Tiroit bozuklukları:
Hipotiroidizm – hipertiroidizm gibi tiroit fonksiyon bozuklukları, ciltte hiperpigmentasyon gibi belirtilere neden gösterilebilir.
Kronik böbrek yetmezliği:
Kronik böbrek yetmezliği, böbreklerin yeterince çalışmadığı durumdur, ciltte hiperpigmentasyon gelişebilir.
HIV/AIDS:
HIV enfeksiyonu – AIDS, ciltte çeşitli dermatolojik bulgulara, including hiperpigmentasyon lekelenmelere neden olabilir.
Wegener granülomatozu:
Wegener granülomatozu, inflamatuar kan damarları hastalığı olup deri lezyonları hiperpigmentasyonla seyredebilir.
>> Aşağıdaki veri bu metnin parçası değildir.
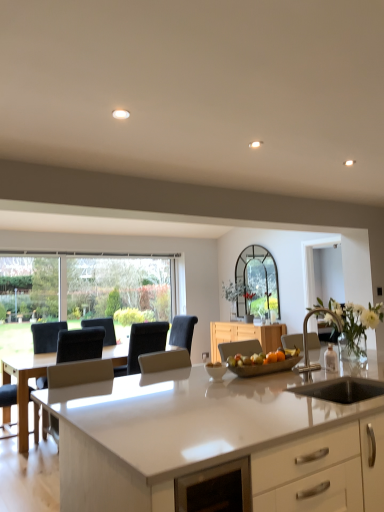 What do you see at coordinates (214, 442) in the screenshot? The width and height of the screenshot is (384, 512). I see `white glossy countertop at center` at bounding box center [214, 442].

Identify the location of white glossy countertop at center. (214, 442).

Based on the photo, what is the approximate width of metallic silver tray at center?

7.84 inches.

What do you see at coordinates (265, 367) in the screenshot? I see `metallic silver tray at center` at bounding box center [265, 367].

Find the location of a particular element. The image size is (384, 512). white glossy countertop at center is located at coordinates (214, 442).

From the image's perspective, which one is positioned higher, white leather armchair at left, placed as the 1th armchair when sorted from left to right, or metallic silver tray at center?

metallic silver tray at center is shown above in the image.

Is white leather armchair at left, the third armchair in the right-to-left sequence, beside metallic silver tray at center?

No.

Which is less distant, (85, 382) or (252, 375)?

The point (252, 375) is closer to the camera.

Who is shorter, white leather armchair at left, the third armchair in the right-to-left sequence, or metallic silver tray at center?

metallic silver tray at center is shorter.

Is black fabric armchair at center, the 3th armchair when ordered from front to back, beside satin silver armchair at center, which is counted as the third armchair, starting from the back?

black fabric armchair at center, the 3th armchair when ordered from front to back, and satin silver armchair at center, which is counted as the third armchair, starting from the back, are not in contact.

From the image's perspective, which is below, black fabric armchair at center, which is the 2th armchair in right-to-left order, or satin silver armchair at center, which ranks as the 1th armchair in right-to-left order?

From the image's view, black fabric armchair at center, which is the 2th armchair in right-to-left order, is below.

Can you tell me how much black fabric armchair at center, the 2th armchair when ordered from left to right, and satin silver armchair at center, marked as the 3th armchair in a left-to-right arrangement, differ in facing direction?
Hipomelanosis guttata idiopatikia:
Hipomelanosis guttata idiopatikia, bilinmeyen nedenlerle oluşan ciltte hiperpigmentasyon – depigmentasyon lekeleriyle karakterizedir.
Çinko eksikliği:
Çinko eksikliği, ciltte hiperpigmentasyon, diğer dermatolojik belirtilere neden olabilir.
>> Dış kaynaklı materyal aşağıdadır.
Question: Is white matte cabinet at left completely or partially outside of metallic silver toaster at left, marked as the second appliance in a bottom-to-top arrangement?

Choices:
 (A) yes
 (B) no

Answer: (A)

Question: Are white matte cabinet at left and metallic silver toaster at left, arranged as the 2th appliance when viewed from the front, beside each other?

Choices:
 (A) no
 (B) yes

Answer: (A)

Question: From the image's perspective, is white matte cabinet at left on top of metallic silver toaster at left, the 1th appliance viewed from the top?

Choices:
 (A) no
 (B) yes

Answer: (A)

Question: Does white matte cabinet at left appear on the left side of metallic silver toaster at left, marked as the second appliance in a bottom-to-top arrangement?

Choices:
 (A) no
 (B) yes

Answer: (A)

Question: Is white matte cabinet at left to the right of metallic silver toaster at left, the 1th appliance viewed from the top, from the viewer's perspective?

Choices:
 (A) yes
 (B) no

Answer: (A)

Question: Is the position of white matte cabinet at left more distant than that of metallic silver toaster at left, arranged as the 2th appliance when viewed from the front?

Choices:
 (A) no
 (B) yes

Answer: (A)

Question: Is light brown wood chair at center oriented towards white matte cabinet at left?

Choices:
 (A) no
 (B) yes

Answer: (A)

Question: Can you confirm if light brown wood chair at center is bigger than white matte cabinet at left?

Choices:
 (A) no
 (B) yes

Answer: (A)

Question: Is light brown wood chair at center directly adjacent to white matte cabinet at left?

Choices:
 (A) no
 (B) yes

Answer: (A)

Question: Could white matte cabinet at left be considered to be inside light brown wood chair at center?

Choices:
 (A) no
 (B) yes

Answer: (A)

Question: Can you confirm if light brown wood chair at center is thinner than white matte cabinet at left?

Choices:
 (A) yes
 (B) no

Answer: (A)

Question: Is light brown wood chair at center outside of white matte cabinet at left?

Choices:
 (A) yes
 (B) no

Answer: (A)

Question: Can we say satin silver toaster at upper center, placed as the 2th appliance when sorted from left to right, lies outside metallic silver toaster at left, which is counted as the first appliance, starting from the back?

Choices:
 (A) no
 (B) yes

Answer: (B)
Kandaki bazı ilaçlar, kimyasalların yan etkileri:
Bazı ilaçlar – kimyasalların yan etkisi sonucu ciltte hiperpigmentasyon ortaya çıkabilir.
Aşırı güneşe maruz kalma:
Uzun süreli tekrarlayan güneşe maruz kalma, ciltte hiperpigmentasyon oluşumuna yol açabilir. Güneş lekeleri , yaşlılık lekeleri diye bilinir.
Aktinik keratoz:
Güneşin zararlı etkilerine bağlı ciltte oluşan aktinik keratoz, hiperpigmentasyonla birlikte kabuklu pullu lezyonların nedeni kabul edilebilir..
İlaç reaksiyonları:
Bazı ilaçların kullanımı, ciltte hiperpigmentasyon dahil olmak üzere dermatolojik reaksiyonlarla ilişkilendirilebilirr. Reaksiyonlar ilaca özgü olabilir, sabit ilaç reaksiyonları şeklinde adlandırılır.
Kronik inflamasyon:
Kronik inflamasyon durumları, ciltte hiperpigmentasyon oluşumuna katkıda bulunabilir. Örnekler arasında psoriazis, liken planus, atopik dermatit bulunur.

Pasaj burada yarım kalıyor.